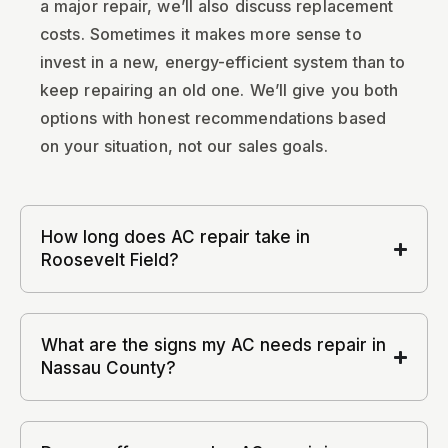
a major repair, we’ll also discuss replacement
costs. Sometimes it makes more sense to
invest in a new, energy-efficient system than to
keep repairing an old one. We’ll give you both
options with honest recommendations based
on your situation, not our sales goals.
How long does AC repair take in
Roosevelt Field?
What are the signs my AC needs repair in
Nassau County?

> _Problem to work on_:
With the pictures left out, write out all of the data exactly.

> _Output for this task_:
a major repair, we’ll also discuss replacement
costs. Sometimes it makes more sense to
invest in a new, energy-efficient system than to
keep repairing an old one. We’ll give you both
options with honest recommendations based
on your situation, not our sales goals.
How long does AC repair take in
Roosevelt Field?
What are the signs my AC needs repair in
Nassau County?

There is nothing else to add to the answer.